Among the entries that follow, count the lines that contain the word "industriels" and say how many there are, writing nothing else.

[Page images and extracted text]
════

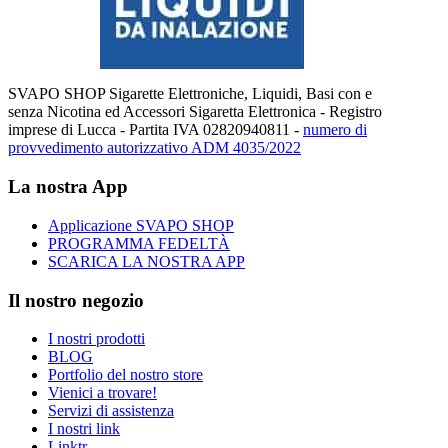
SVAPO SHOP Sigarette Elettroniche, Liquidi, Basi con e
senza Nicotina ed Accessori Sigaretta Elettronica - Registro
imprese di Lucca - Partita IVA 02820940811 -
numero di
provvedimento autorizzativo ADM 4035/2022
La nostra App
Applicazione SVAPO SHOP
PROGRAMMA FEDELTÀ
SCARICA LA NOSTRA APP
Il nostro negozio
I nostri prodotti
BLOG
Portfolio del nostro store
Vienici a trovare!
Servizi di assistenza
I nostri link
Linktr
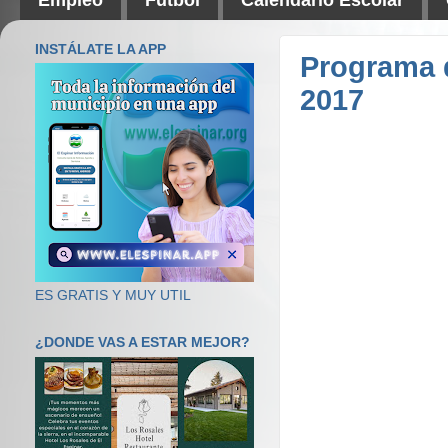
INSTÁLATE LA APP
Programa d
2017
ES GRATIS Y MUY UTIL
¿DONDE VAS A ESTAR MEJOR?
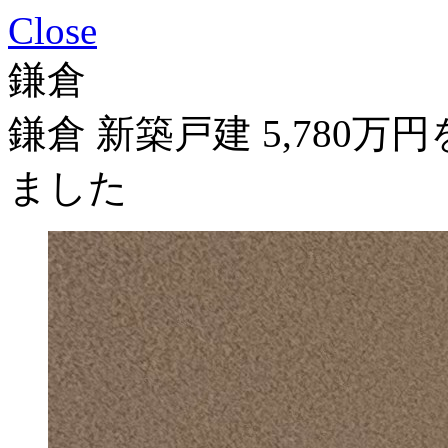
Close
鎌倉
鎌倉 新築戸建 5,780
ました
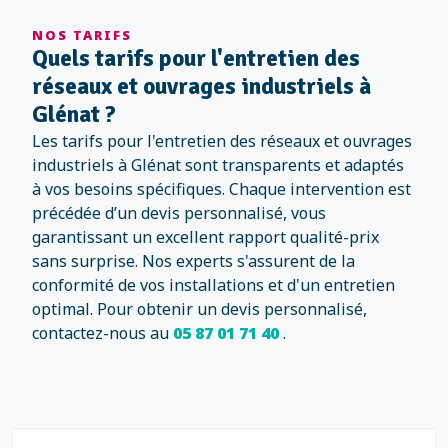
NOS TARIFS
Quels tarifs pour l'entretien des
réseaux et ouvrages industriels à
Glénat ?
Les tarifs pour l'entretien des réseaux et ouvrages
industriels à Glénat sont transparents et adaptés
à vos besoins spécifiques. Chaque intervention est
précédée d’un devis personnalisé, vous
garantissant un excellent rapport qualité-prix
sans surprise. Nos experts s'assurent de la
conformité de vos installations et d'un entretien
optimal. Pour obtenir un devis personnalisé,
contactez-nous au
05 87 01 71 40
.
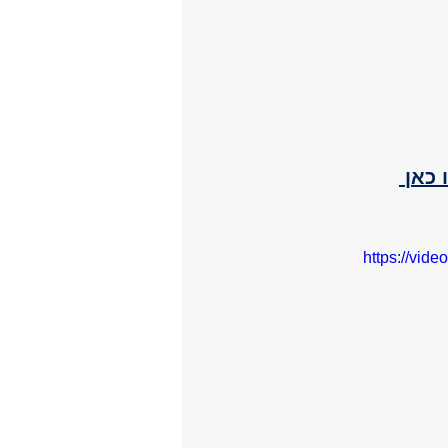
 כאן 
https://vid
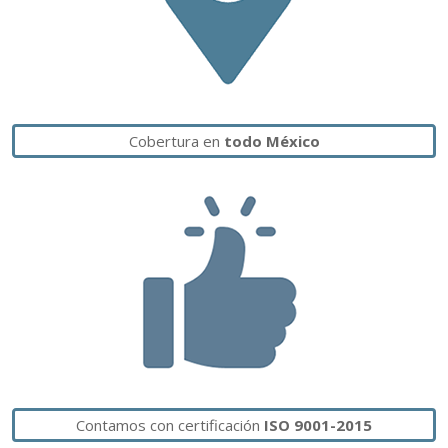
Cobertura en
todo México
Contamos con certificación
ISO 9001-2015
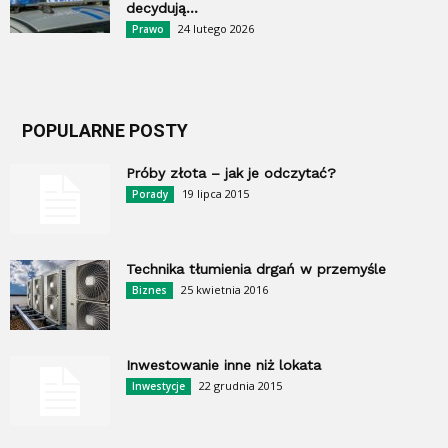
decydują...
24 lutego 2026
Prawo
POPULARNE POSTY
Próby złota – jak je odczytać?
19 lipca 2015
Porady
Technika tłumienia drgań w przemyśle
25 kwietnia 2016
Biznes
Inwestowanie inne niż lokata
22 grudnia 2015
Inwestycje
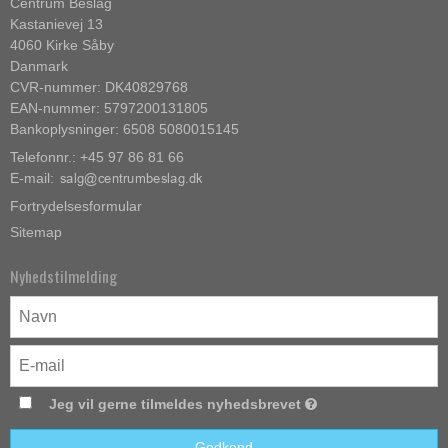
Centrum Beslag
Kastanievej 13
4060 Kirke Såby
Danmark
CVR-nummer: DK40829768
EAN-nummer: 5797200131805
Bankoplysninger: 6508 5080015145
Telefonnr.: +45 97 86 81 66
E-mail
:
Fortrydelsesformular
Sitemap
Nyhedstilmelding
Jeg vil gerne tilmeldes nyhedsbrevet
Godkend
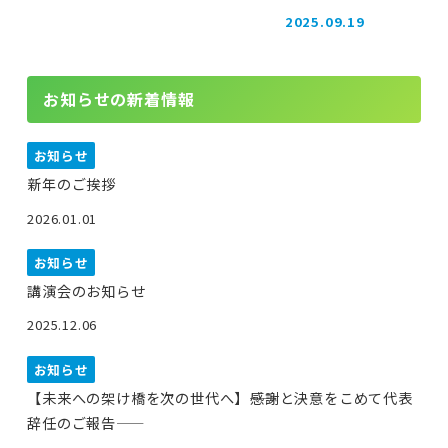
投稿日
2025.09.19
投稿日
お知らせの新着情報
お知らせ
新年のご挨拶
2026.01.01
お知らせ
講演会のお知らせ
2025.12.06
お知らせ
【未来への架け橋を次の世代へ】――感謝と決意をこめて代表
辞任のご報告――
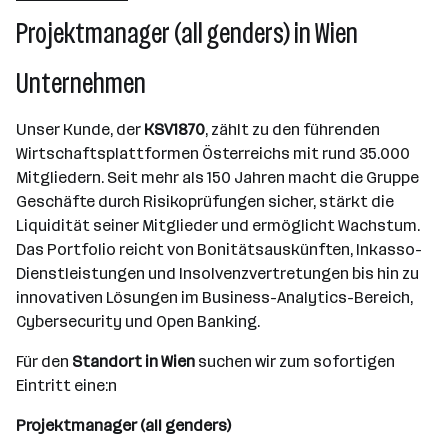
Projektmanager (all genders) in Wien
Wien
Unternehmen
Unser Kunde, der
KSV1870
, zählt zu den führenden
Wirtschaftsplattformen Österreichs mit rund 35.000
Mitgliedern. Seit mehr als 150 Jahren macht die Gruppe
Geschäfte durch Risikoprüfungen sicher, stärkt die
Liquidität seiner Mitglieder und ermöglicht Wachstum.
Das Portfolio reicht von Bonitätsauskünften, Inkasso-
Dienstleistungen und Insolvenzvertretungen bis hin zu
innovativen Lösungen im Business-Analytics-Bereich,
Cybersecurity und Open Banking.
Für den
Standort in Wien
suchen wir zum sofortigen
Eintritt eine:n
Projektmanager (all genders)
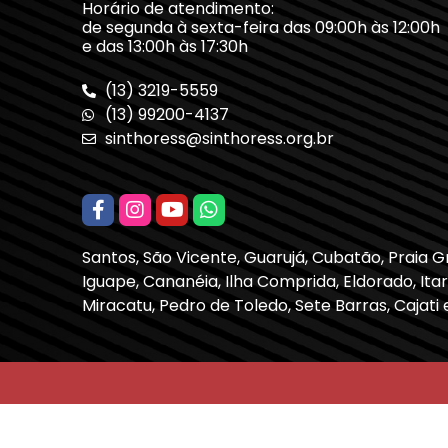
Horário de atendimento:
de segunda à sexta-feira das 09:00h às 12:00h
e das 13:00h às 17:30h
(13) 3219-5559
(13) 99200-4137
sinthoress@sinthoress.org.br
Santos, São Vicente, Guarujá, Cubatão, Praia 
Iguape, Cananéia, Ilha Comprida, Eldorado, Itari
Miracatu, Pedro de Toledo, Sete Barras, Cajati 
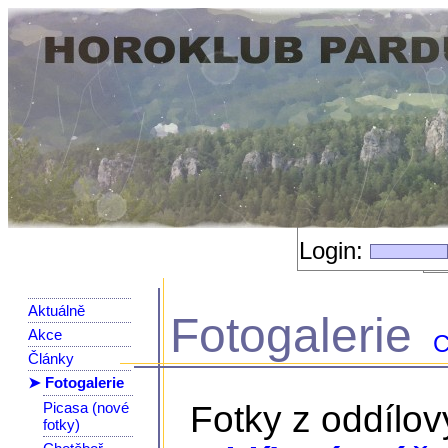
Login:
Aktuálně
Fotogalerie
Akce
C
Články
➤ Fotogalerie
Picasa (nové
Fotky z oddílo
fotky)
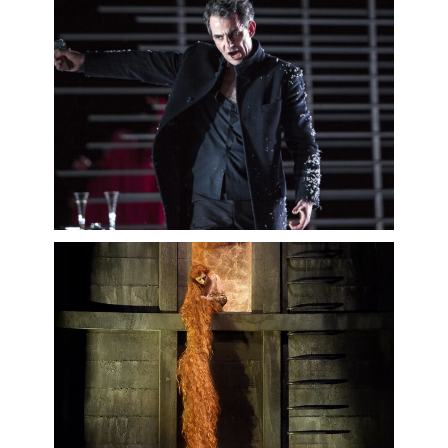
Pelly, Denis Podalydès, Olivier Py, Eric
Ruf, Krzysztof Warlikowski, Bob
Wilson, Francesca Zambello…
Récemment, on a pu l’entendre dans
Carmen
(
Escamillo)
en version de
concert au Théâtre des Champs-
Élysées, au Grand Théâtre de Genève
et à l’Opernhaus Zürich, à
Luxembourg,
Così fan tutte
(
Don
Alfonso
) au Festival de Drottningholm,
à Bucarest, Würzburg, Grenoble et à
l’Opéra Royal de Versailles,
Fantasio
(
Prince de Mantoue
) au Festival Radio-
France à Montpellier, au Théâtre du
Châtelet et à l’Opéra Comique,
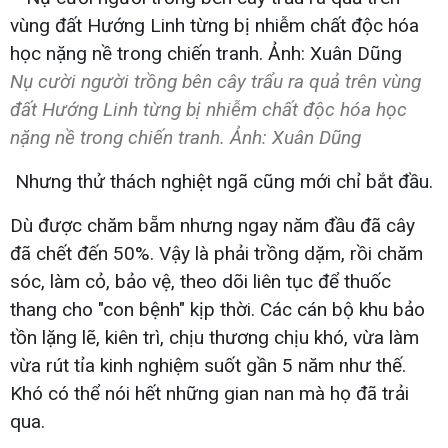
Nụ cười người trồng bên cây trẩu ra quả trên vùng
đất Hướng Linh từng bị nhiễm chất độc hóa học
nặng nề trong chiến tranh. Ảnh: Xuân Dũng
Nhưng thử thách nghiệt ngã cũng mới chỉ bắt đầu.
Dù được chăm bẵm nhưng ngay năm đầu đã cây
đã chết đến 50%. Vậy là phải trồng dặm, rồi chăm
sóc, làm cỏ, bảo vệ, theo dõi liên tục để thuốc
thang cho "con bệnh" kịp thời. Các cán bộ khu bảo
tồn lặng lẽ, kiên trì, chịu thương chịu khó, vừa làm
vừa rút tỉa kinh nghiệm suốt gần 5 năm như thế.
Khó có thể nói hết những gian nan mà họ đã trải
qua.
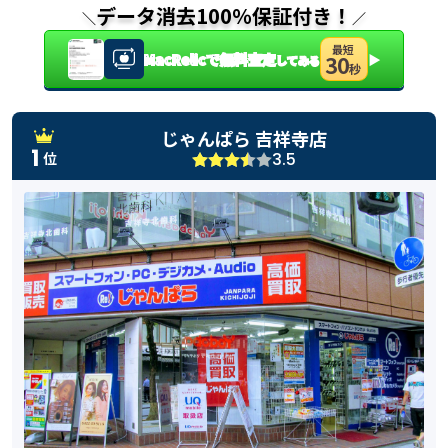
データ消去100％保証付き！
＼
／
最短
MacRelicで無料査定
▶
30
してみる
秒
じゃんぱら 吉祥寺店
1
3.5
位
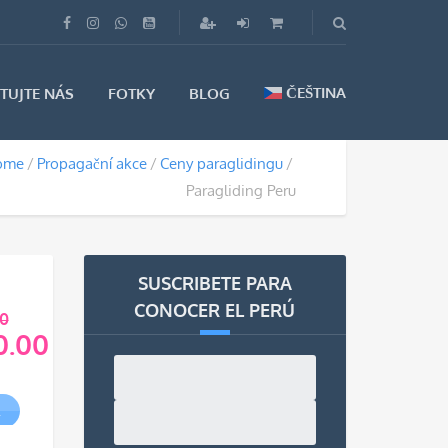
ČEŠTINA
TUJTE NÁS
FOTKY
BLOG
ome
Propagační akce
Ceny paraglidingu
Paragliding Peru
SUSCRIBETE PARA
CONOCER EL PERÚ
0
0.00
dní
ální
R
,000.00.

════

*Solved problem*
2